(Page-level text extractions)
====================

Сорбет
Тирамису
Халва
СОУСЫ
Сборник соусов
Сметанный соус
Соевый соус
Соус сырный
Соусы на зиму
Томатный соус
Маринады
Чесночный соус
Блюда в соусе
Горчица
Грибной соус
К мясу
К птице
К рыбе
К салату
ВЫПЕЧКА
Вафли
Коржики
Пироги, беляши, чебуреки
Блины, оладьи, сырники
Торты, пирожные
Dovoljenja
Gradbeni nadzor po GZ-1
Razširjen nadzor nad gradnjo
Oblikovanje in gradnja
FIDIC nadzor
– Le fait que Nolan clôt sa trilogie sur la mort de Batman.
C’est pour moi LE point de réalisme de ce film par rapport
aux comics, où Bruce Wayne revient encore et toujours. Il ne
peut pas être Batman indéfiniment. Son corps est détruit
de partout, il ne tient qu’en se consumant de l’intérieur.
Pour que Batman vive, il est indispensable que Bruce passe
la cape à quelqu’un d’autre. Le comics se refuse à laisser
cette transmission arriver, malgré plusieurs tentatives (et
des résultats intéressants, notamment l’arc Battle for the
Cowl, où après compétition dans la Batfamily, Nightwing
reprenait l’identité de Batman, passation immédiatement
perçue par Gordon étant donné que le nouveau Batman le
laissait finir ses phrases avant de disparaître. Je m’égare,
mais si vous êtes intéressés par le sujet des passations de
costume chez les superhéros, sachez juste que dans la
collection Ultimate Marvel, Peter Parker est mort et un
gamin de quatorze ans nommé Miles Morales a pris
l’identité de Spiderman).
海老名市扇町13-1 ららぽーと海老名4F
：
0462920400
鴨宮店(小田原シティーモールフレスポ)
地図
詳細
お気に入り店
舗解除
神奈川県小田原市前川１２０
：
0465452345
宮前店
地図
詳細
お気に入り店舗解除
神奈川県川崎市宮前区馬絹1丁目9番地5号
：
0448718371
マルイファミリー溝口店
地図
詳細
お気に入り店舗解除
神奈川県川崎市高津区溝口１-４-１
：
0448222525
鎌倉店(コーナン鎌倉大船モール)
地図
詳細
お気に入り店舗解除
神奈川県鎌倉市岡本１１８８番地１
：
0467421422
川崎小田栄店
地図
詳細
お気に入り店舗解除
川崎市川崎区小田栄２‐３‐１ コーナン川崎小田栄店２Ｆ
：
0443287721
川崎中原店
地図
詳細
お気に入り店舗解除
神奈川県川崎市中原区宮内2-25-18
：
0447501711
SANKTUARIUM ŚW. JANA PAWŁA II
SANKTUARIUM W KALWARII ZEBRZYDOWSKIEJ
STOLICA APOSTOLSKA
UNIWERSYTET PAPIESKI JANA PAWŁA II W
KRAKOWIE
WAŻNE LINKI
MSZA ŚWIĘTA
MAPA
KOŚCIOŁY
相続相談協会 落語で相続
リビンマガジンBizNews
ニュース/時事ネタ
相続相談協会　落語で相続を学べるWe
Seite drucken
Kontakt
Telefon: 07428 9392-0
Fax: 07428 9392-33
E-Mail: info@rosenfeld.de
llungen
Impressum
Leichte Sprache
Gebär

====================

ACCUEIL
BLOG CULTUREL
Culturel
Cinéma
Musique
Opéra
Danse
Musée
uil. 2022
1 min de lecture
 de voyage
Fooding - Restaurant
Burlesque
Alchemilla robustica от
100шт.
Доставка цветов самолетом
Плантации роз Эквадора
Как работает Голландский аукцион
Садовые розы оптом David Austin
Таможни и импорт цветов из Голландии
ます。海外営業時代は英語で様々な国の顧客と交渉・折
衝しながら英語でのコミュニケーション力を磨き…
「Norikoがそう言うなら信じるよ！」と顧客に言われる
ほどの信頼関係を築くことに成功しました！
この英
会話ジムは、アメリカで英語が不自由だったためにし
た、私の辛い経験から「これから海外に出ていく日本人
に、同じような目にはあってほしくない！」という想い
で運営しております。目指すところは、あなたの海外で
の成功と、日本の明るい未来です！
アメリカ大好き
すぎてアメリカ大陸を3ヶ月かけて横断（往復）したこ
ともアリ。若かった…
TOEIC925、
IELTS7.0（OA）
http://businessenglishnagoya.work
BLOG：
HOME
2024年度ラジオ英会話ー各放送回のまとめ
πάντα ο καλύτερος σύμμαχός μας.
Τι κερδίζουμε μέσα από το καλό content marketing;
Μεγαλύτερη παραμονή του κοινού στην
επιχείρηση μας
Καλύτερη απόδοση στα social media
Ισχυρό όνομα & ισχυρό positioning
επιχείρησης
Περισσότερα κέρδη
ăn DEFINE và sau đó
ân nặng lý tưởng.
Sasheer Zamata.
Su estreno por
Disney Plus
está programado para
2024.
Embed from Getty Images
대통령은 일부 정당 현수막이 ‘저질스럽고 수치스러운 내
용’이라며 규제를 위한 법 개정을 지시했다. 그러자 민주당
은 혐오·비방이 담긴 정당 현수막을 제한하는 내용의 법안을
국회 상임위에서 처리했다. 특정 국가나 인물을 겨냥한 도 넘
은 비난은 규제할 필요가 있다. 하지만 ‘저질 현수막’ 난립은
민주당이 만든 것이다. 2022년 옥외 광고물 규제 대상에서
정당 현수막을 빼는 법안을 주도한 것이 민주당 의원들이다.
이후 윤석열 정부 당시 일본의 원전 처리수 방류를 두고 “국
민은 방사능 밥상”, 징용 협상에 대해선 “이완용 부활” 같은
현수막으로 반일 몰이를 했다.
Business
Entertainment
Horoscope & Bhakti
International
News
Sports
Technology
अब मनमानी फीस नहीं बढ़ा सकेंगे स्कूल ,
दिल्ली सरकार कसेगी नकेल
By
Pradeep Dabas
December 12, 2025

====================

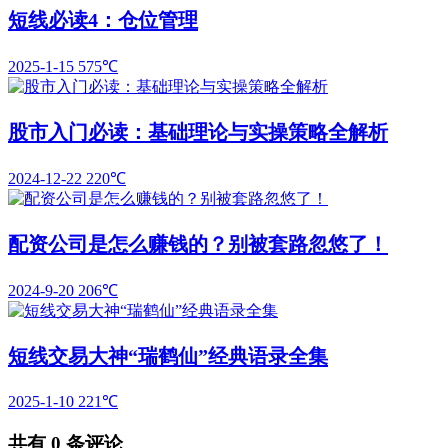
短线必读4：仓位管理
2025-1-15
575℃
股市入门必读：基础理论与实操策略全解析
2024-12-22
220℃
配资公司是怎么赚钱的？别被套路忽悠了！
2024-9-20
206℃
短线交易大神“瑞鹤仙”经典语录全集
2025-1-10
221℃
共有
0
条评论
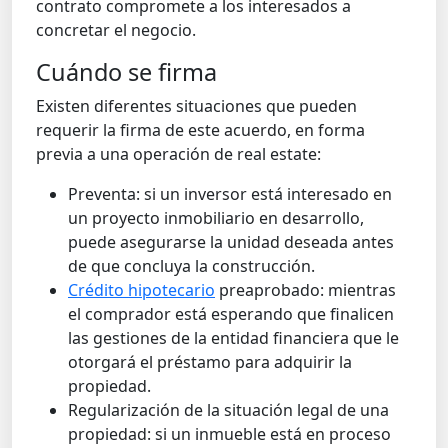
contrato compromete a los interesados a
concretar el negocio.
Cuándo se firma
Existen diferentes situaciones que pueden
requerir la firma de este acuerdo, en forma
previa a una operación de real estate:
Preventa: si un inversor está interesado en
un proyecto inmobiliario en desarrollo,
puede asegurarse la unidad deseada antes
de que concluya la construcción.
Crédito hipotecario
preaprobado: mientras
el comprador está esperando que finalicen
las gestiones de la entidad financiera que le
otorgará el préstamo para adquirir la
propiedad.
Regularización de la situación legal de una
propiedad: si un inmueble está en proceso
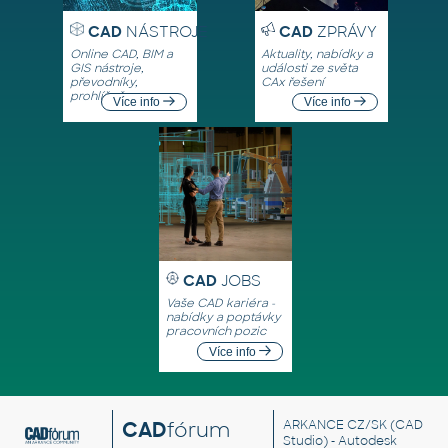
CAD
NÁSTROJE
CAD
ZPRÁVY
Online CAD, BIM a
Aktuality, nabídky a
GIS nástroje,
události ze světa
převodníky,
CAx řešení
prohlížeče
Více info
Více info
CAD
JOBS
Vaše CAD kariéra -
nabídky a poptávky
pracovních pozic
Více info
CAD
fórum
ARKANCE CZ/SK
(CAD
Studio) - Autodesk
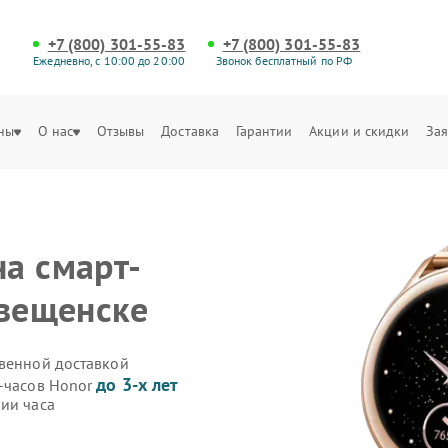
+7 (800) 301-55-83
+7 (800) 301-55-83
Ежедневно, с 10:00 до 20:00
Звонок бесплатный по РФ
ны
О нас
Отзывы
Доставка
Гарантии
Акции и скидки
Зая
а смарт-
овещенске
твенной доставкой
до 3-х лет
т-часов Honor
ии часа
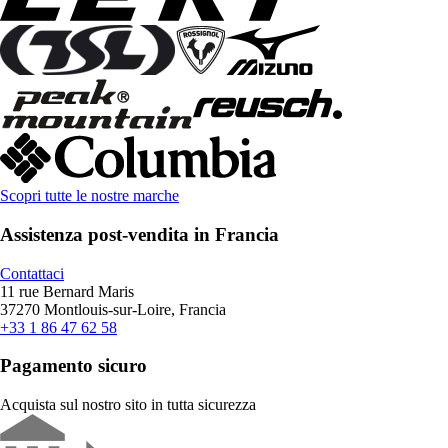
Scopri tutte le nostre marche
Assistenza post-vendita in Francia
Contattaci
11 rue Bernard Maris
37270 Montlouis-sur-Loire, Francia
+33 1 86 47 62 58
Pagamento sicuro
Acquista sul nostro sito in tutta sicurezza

====================

» **What you need to do**
Copy out every line above where "SANKTUARIUM" is present.

» **Written solution**
SANKTUARIUM ŚW. JANA PAWŁA II
SANKTUARIUM W KALWARII ZEBRZYDOWSKIEJ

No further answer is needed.